I used to be Coe Hill, the Canadian Shield, where rocks jut out of earth like exposed bone. It was dynamite that broke them down creating roadways like dry rivers to goldmines with no gold. Coe Hill with its roads and cold lakes named after dead relatives of mine and ancient farm equipment lying in unfarmed fields like dinosaur bones flaking with rust, eroded by sunlight. Coe Hill where the horses run like wild horses unfenced by fences and swim in the lake like children, their joy expressed through their good strong muscles and the way they look at each other with their wide, round eyes. Coe Hill and the wood stove in winter. The wild flowers in spring.

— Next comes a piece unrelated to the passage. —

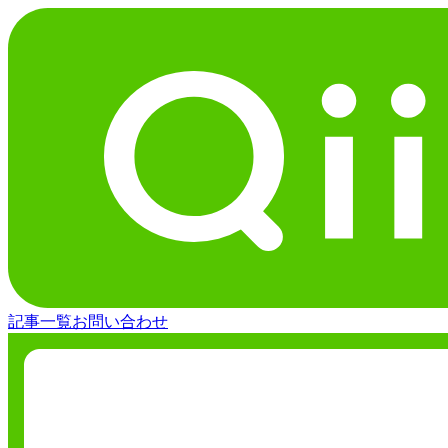
記事一覧
お問い合わせ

Now I am Toronto, fast and crowded, grey and full of bursts of colour, anonymity and constant exposure, rush hour. Toronto with its sidewalks and hard edges and me still dazzled by city lights, even after all this time. I am Toronto the way a lover can never know the way they are beheld by their beloved, a belonging that fits so right but is still secondhand, still someone else’s. Toronto, like the places you can wander into, strange and heated on cold days, parks offering relief from unforgiving cement, the rumbling of bright red streetcars, feeling both lost and found, at home in a crowd.
More home to me than home ever was. A pigeon, more majestic
than a hawk. Greater than all the buildings that surround us, that unwanted bird, so loved, so hard to get rid of.